Nady Adel Naguib, another Minya resident, puts it more bluntly. “The Coptic people now don’t have a president,” he says. “Morsi is a president for Islamic people only.”
Fear is the wrong response
Some fear Morsi will impose sharia, restrict the rights of Christians, and make them feel even more like second-class citizens in their own country. Others fear his election will embolden extremists or religious conservatives who don’t have ties to Morsi but will try independently to impose their beliefs on others.
But others say fear is the wrong response. “I know many Christians who are scared. But if they trust God, they don’t have to be afraid,” says taxi driver Youssef Kamal. He adds, “Anyway, Morsi hasn’t done anything yet.”
Even if Morsi did want to make the radical changes Christians fear, he faces many hurdles. He is locked in a power struggle with the military and Egypt’s high courts, both of which view Islamists with hostility and have moved to restrict Morsi’s power.

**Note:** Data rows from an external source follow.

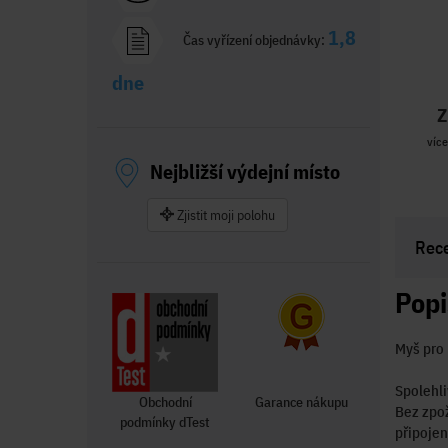
1,8
Čas vyřízení objednávky:
dne
Z
více
Nejbližší výdejní místo
Zjistit moji polohu
Rec
Popi
Myš pro
Spolehli
Obchodní
Garance nákupu
Bez zpož
podmínky dTest
připojen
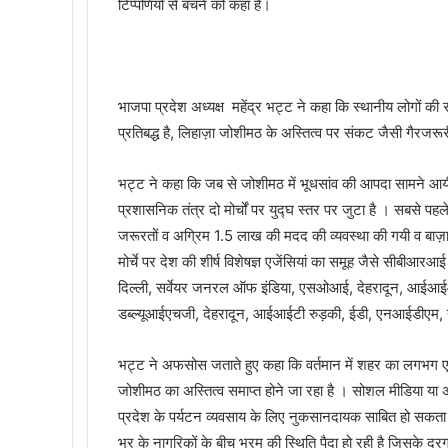
टिप्पणियों से बचने को कहा है।
भाजपा प्रदेश अध्यक्ष महेंद्र भट्ट ने कहा कि स्थानीय लोगों 
प्रतिबद्ध है, लिहाज़ा जोशीमठ के अस्तित्व पर संकट जैसी गैरजरू
भट्ट ने कहा कि जब से जोशीमठ में भूधसांव की आपदा सामने आयी है 
प्रशासनिक तंत्र दो मोर्चों पर युद्घ स्तर पर जुटा है । सबसे पहल
जरूरतों व अग्रिम 1.5 लाख की मदद की व्यवस्था की गयी व बाज़ार
मोर्चे पर देश की शीर्ष विशेषज्ञ एजेंसियां का समूह जैसे सीब
दिल्ली, सर्वेयर जनरल ऑफ इंडिया, एसओआई, देहरादून, आईआ
डब्ल्यूआईएचजी, देहरादून, आईआईटी रुड़की, ईडी, एनआईडीएम, नई दिल
भट्ट ने अफसोस जताते हुए कहा कि वर्तमान में शहर का लगभग एक
जोशीमठ का अस्तित्व समाप्त होने जा रहा है । सोशल मीडिया या अ
प्रदेश के पर्यटन व्यवसाय के लिए नुकसानदायक साबित हो सकता 
भर के नागरिकों के बीच भ्रम की स्थिति पैदा हो रही है जिसके दू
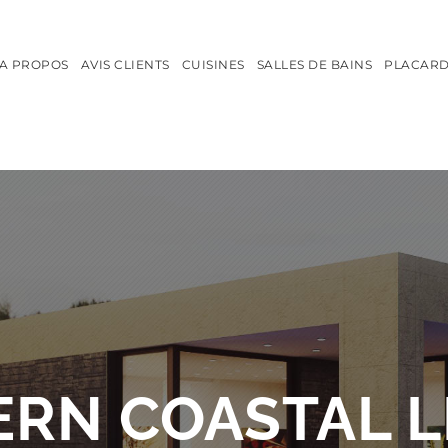
A PROPOS
AVIS CLIENTS
CUISINES
SALLES DE BAINS
PLACARD
RN COASTAL L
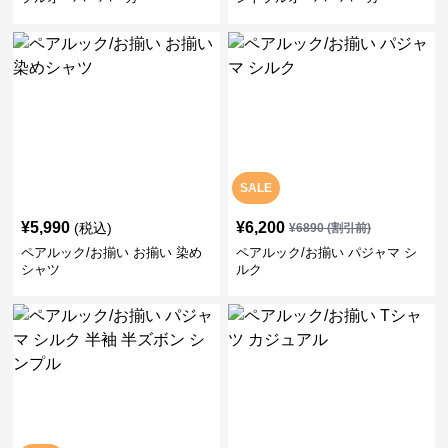
SALE
¥
5,990
¥
6,200
(税込)
¥
6890
(割引前)
ペアルック/お揃い お揃い 染め
ペアルック/お揃い パジャマ シ
シャツ
ルク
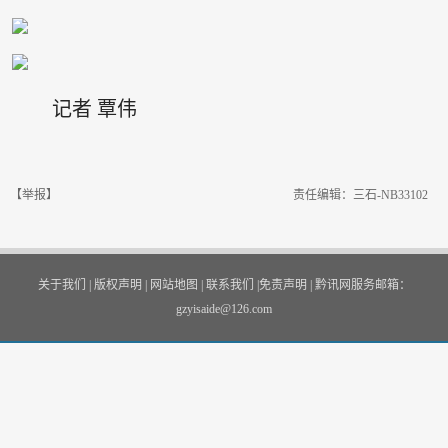
记者 覃伟
【举报】
责任编辑：三石-NB33102
关于我们
|
版权声明
|
网站地图
|
联系我们
|
免责声明
|
黔讯网服务邮箱：
gzyisaide@126.com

Fears that Egypt would become another Saudi Arabia overnight are unfounded, says Karima Kamal, a journalist who has written several books on Coptic issues in Egypt. “You can see that it's not even easy to choose a prime minister, and it's not easy to choose [government] ministers, so of course it's not easy to turn everything upside down in Egypt,” she says, referring to Morsi’s difficulty appointing a cabinet.
Ms. Kamal, like Khalil, the priest in Abu Qurqas, says Christians might well focus on what they have in common with many Muslims in Egypt, rather than isolating themselves in fear.
“Of course Copts are the ones who are most afraid, but any ordinary Muslim has his fears, his worries, doesn’t feel at ease these days and is waiting to see what’s going to happen,” she says.